= Beginning of Section =

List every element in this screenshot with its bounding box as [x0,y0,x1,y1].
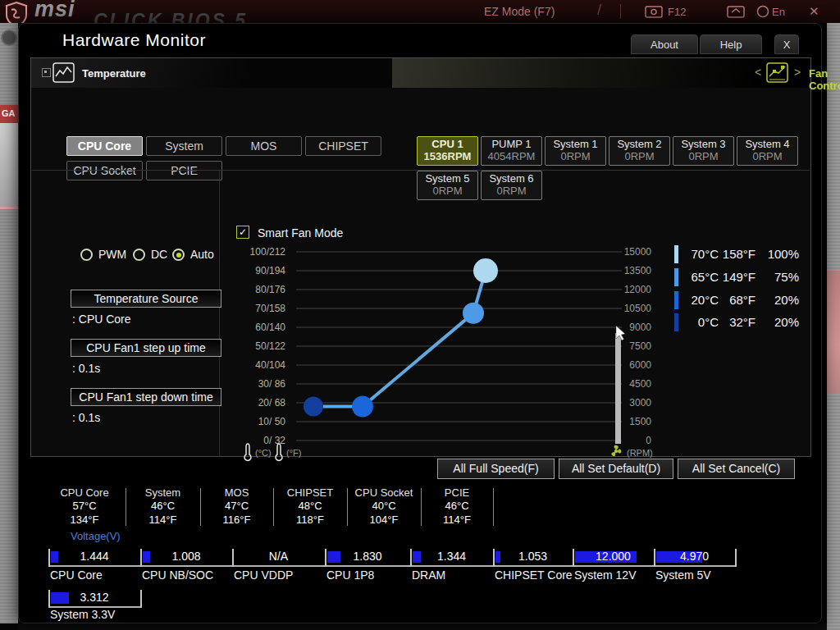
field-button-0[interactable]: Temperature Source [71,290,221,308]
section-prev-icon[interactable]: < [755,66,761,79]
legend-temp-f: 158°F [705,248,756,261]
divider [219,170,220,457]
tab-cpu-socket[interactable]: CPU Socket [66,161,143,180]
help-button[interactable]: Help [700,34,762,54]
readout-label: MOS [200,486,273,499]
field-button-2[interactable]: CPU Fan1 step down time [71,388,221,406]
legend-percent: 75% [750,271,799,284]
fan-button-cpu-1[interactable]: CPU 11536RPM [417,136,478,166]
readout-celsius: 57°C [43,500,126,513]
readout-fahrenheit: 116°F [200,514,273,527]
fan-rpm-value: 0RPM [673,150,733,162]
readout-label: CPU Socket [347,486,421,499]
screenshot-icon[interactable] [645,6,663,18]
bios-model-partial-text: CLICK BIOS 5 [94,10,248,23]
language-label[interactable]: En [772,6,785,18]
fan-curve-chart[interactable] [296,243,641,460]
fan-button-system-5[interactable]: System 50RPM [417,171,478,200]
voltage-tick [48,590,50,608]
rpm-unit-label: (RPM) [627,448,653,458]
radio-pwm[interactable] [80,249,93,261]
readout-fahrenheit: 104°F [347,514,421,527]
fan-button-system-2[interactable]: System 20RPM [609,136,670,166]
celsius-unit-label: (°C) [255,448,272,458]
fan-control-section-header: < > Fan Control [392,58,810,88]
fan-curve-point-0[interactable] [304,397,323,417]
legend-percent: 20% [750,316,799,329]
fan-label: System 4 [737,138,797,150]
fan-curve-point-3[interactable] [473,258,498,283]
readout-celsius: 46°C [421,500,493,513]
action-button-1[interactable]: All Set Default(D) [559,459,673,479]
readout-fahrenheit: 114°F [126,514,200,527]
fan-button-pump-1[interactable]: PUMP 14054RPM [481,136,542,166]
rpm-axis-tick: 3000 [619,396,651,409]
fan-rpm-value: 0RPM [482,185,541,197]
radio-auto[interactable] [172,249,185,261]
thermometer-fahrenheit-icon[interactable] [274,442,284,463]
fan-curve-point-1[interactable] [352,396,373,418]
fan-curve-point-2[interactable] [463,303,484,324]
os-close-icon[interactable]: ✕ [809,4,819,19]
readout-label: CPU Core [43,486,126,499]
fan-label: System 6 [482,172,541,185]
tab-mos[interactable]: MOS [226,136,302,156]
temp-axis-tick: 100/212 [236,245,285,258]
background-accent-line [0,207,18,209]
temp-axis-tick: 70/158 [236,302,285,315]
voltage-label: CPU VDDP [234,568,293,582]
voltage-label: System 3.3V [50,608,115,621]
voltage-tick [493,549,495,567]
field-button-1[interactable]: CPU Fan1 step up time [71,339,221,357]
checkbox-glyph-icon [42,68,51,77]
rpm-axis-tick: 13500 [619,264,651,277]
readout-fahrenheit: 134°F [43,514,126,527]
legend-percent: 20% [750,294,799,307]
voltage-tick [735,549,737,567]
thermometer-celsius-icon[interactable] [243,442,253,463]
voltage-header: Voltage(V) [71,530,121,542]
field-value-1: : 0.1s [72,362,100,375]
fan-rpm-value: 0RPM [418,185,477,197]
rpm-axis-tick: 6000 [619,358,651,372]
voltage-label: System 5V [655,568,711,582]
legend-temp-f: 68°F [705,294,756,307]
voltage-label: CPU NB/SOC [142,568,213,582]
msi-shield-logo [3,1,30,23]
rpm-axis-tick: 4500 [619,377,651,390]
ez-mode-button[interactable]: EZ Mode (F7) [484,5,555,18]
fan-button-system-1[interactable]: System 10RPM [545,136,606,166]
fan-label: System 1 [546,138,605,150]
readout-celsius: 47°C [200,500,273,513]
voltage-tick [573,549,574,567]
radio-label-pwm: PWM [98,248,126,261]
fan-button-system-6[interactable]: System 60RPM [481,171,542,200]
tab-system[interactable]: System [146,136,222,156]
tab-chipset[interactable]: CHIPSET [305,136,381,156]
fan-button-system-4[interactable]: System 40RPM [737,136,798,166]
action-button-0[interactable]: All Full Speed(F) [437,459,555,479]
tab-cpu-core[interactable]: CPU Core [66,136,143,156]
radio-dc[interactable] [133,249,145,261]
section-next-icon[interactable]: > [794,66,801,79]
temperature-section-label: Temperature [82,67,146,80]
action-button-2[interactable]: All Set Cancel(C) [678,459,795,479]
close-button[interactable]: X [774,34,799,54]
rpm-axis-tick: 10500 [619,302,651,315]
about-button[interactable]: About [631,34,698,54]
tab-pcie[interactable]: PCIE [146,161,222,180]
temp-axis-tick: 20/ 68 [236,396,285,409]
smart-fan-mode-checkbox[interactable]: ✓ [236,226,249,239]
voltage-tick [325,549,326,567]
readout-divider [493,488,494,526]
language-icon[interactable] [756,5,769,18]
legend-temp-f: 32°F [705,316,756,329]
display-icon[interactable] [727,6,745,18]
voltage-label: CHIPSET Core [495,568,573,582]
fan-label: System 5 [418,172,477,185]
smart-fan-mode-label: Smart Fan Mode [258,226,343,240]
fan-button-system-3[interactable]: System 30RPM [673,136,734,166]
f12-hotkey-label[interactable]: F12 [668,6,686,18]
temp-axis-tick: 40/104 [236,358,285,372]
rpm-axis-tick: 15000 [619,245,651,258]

= End of Section =

## Exercise brief
Which lines of the records above hold the word "axis"? Copy each of them.

## Solution to this problem
rpm-axis-tick: 3000 [619,396,651,409]
temp-axis-tick: 100/212 [236,245,285,258]
temp-axis-tick: 70/158 [236,302,285,315]
rpm-axis-tick: 13500 [619,264,651,277]
rpm-axis-tick: 6000 [619,358,651,372]
rpm-axis-tick: 4500 [619,377,651,390]
rpm-axis-tick: 10500 [619,302,651,315]
temp-axis-tick: 20/ 68 [236,396,285,409]
temp-axis-tick: 40/104 [236,358,285,372]
rpm-axis-tick: 15000 [619,245,651,258]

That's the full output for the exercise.